─── Information provided
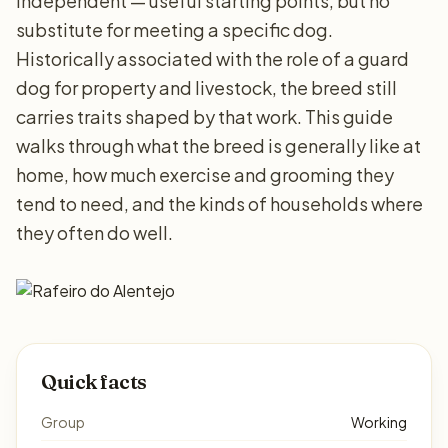
independent — useful starting points, but no
substitute for meeting a specific dog.
Historically associated with the role of a guard
dog for property and livestock, the breed still
carries traits shaped by that work. This guide
walks through what the breed is generally like at
home, how much exercise and grooming they
tend to need, and the kinds of households where
they often do well.
Quick facts
Group
Working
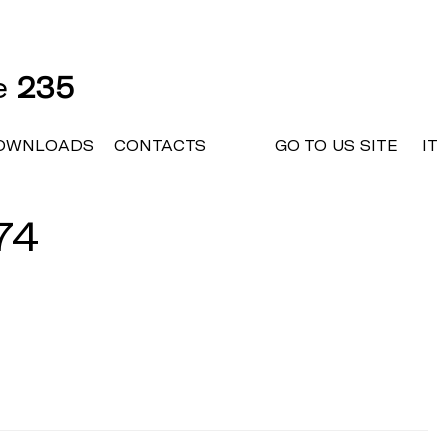
ne
235
OWNLOADS
CONTACTS
GO TO US SITE
IT
74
──────
- _How to complete this task_
Every line above should be output exactly, except for the pictures.

- _Task response_
independent — useful starting points, but no
substitute for meeting a specific dog.
Historically associated with the role of a guard
dog for property and livestock, the breed still
carries traits shaped by that work. This guide
walks through what the breed is generally like at
home, how much exercise and grooming they
tend to need, and the kinds of households where
they often do well.
Quick facts
Group
Working
ne
235
OWNLOADS
CONTACTS
GO TO US SITE
IT
74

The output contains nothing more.